## Problem details:
Sort through the material below and copy each line with "done".

## Task inputs:
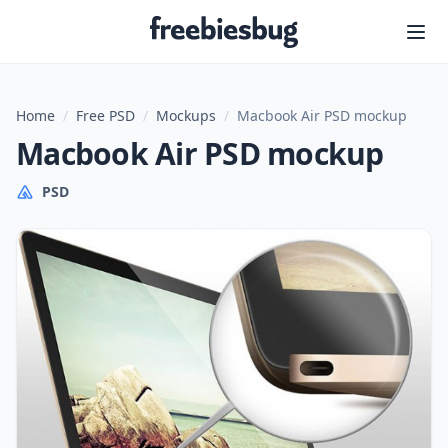
Freebiesbug
Home
/
Free PSD
/
Mockups
/
Macbook Air PSD mockup
Macbook Air PSD mockup
PSD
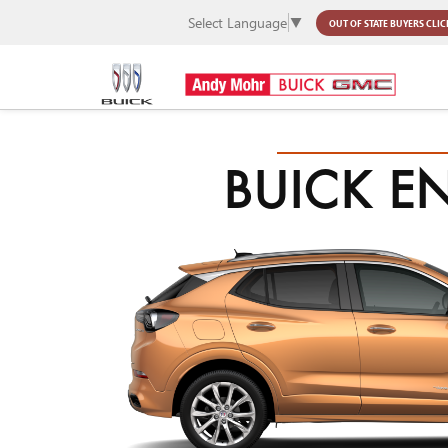
Select Language
▼
OUT OF STATE BUYERS
CLIC
BUICK E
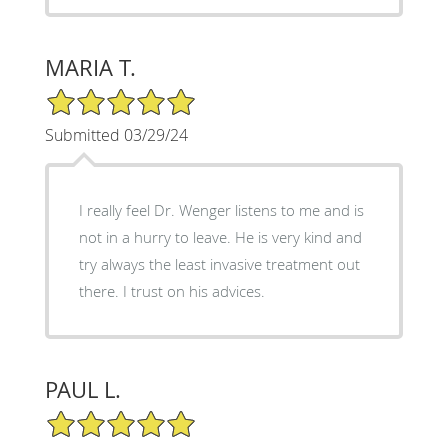
MARIA T.
5/5 Star Rating
Submitted 03/29/24
I really feel Dr. Wenger listens to me and is
not in a hurry to leave. He is very kind and
try always the least invasive treatment out
there. I trust on his advices.
PAUL L.
5/5 Star Rating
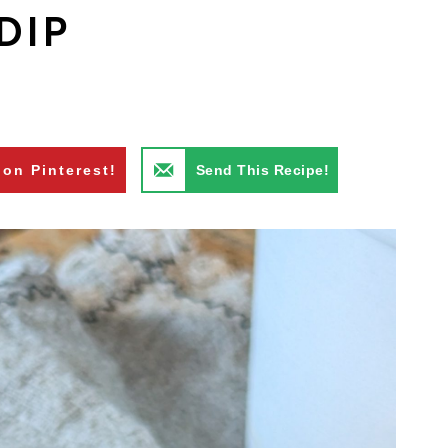
DIP
 on Pinterest!
Send This Recipe!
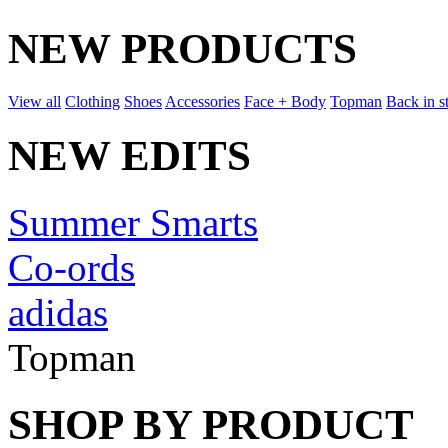
NEW PRODUCTS
View all
Clothing
Shoes
Accessories
Face + Body
Topman
Back in s
NEW EDITS
Summer Smarts
Co-ords
adidas
Topman
SHOP BY PRODUCT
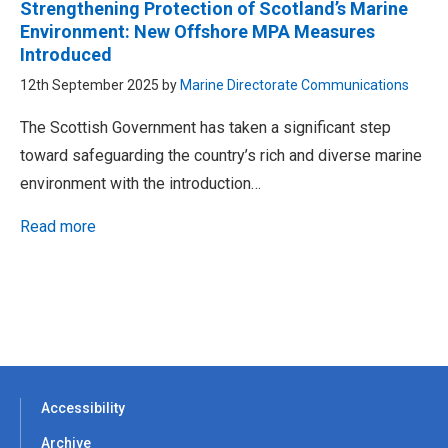
Strengthening Protection of Scotland’s Marine
Environment: New Offshore MPA Measures
Introduced
12th September 2025 by
Marine Directorate Communications
The Scottish Government has taken a significant step
toward safeguarding the country’s rich and diverse marine
environment with the introduction…
Read more
Accessibility
Archive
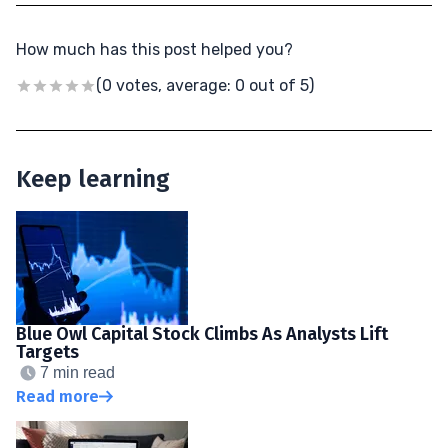
How much has this post helped you?
(0 votes, average: 0 out of 5)
Keep learning
Blue Owl Capital Stock Climbs As Analysts Lift
Targets
7 min read
Read more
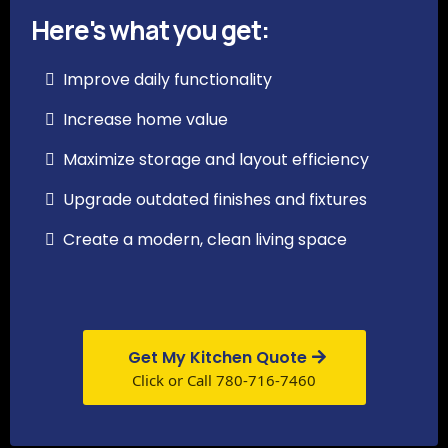
Here's what you get:
Improve daily functionality
Increase home value
Maximize storage and layout efficiency
Upgrade outdated finishes and fixtures
Create a modern, clean living space
Get My Kitchen Quote
Click or Call 780-716-7460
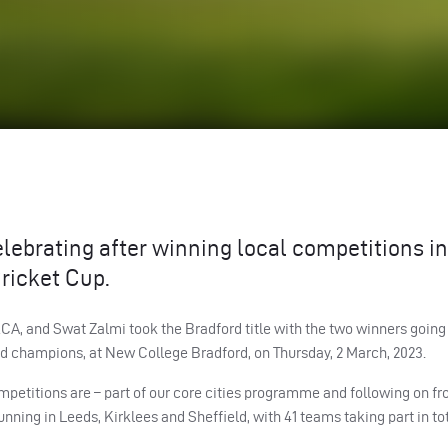
lebrating after winning local competitions in
ricket Cup.
A, and Swat Zalmi took the Bradford title with the two winners going
d champions, at New College Bradford, on Thursday, 2 March, 2023.
mpetitions are – part of our core cities programme and following on f
ing in Leeds, Kirklees and Sheffield, with 41 teams taking part in tot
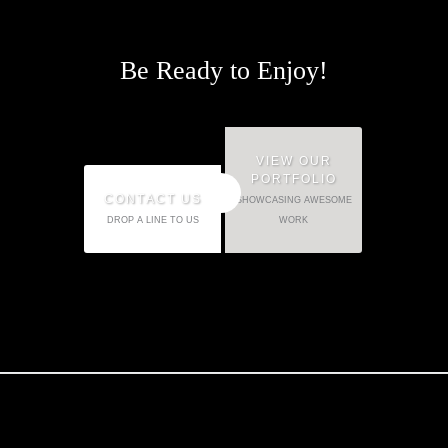
Be Ready to Enjoy!
VIEW OUR
PORTFOLIO
OR
CONTACT US
SHOWCASING AWESOME
DROP A LINE TO US
WORK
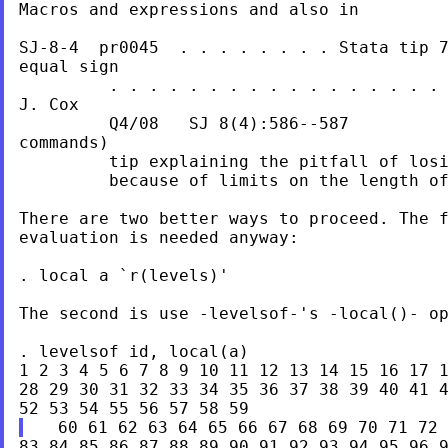
Macros and expressions and also in

SJ-8-4  pr0045  . . . . . . . . Stata tip 7
equal sign

         . . . . . . . . . . . . . . . . . 
J. Cox

         Q4/08   SJ 8(4):586--587          
commands)

         tip explaining the pitfall of losi
         because of limits on the length of
There are two better ways to proceed. The f
evaluation is needed anyway:

. local a `r(levels)'

The second is use -levelsof-'s -local()- op
. levelsof id, local(a)

1 2 3 4 5 6 7 8 9 10 11 12 13 14 15 16 17 1
28 29 30 31 32 33 34 35 36 37 38 39 40 41 4
83 84 85 86 87 88 89 90 91 92 93 94 95 96 9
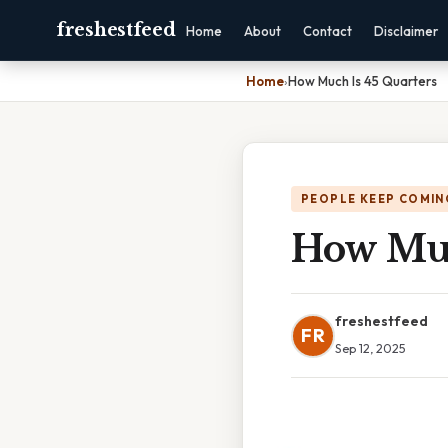
freshestfeed
Home
About
Contact
Disclaimer
Home
›
How Much Is 45 Quarters
PEOPLE KEEP COMIN
How Muc
freshestfeed
FR
Sep 12, 2025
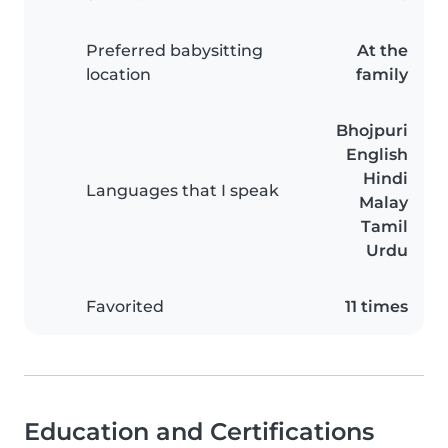
Preferred babysitting
At the
location
family
Bhojpuri
English
Hindi
Languages that I speak
Malay
Tamil
Urdu
Favorited
11 times
Education and Certifications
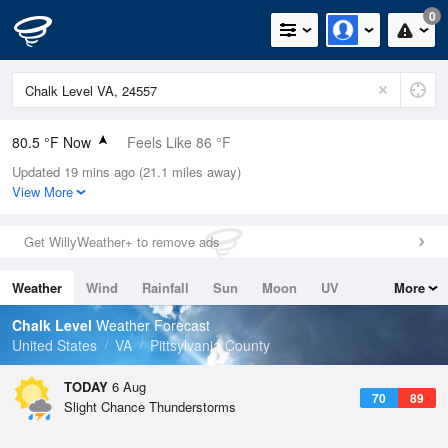
0
80.5 °F Now
Feels Like 86 °F
Updated 19 mins ago (21.1 miles away)
Relative Humidity
79%
View More
Rain Today
0in (0in Last Hour)
Get WillyWeather+ to remove ads
Wind
S
6.9mph
Weather
Wind
Rainfall
Sun
Moon
UV
More
Dew Point
73.3 °F
Tides
Swell
Chalk Level
Weather Forecast
Pressure
United States
VA
Pittsylvania County
1022.4 hPa
TODAY
6 Aug
70
89
Slight Chance Thunderstorms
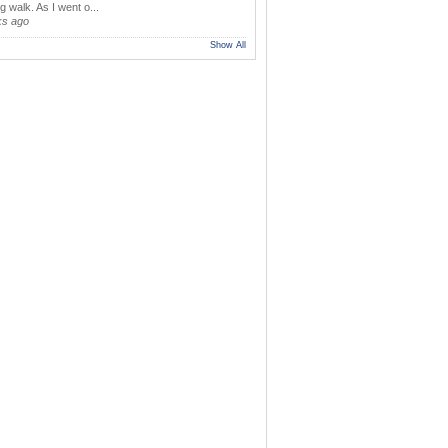
 walk. As I went o...
ks ago
Show All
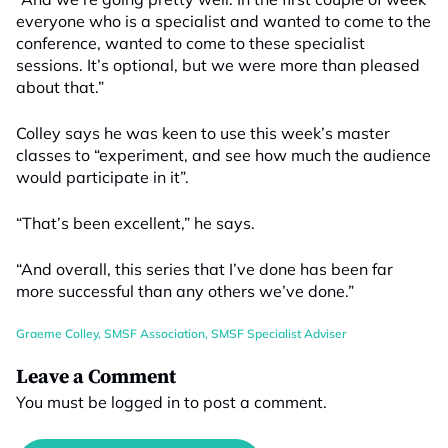
everyone who is a specialist and wanted to come to the
conference, wanted to come to these specialist
sessions. It’s optional, but we were more than pleased
about that.”
Colley says he was keen to use this week’s master
classes to “experiment, and see how much the audience
would participate in it”.
“That’s been excellent,” he says.
“And overall, this series that I’ve done has been far
more successful than any others we’ve done.”
Graeme Colley
,
SMSF Association
,
SMSF Specialist Adviser
Leave a Comment
You must be
logged in
to post a comment.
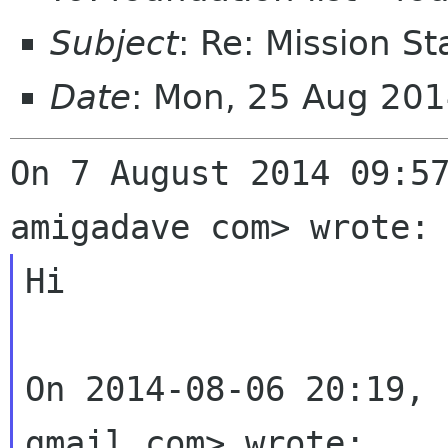
Subject
: Re: Mission S
Date
: Mon, 25 Aug 20
On 7 August 2014 09:57
Hi

On 2014-08-06 20:19, 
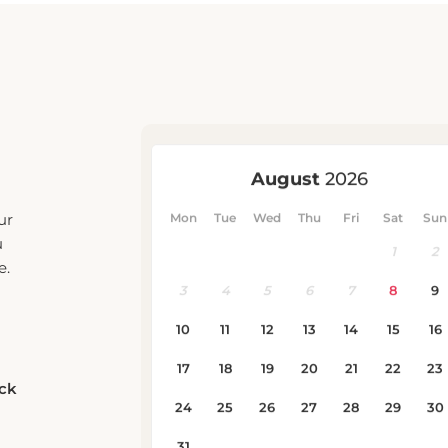
ur
u
e.
eck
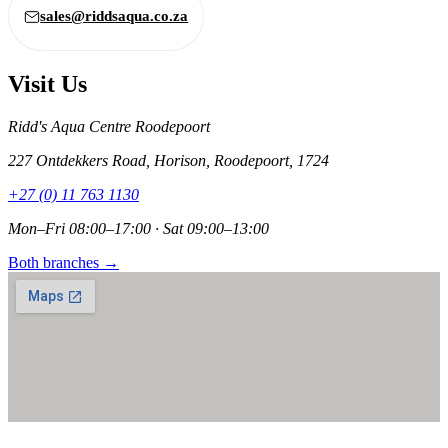
sales@riddsaqua.co.za
Visit Us
Ridd's Aqua Centre Roodepoort
227 Ontdekkers Road, Horison, Roodepoort, 1724
+27 (0) 11 763 1130
Mon–Fri 08:00–17:00 · Sat 09:00–13:00
Both branches →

## Result:
“And overall, this series that I’ve done has been far
more successful than any others we’ve done.”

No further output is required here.